» Problem requirements
Look through the data below. Pick out the lines holding the string "Donna".

*** Records for processing ***

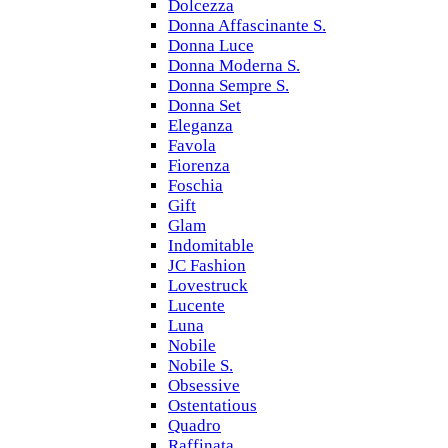
Dolcezza
Donna Affascinante S.
Donna Luce
Donna Moderna S.
Donna Sempre S.
Donna Set
Eleganza
Favola
Fiorenza
Foschia
Gift
Glam
Indomitable
JC Fashion
Lovestruck
Lucente
Luna
Nobile
Nobile S.
Obsessive
Ostentatious
Quadro
Raffinata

*** End of Records for processing ***

» The completed task
Donna Affascinante S.
Donna Luce
Donna Moderna S.
Donna Sempre S.
Donna Set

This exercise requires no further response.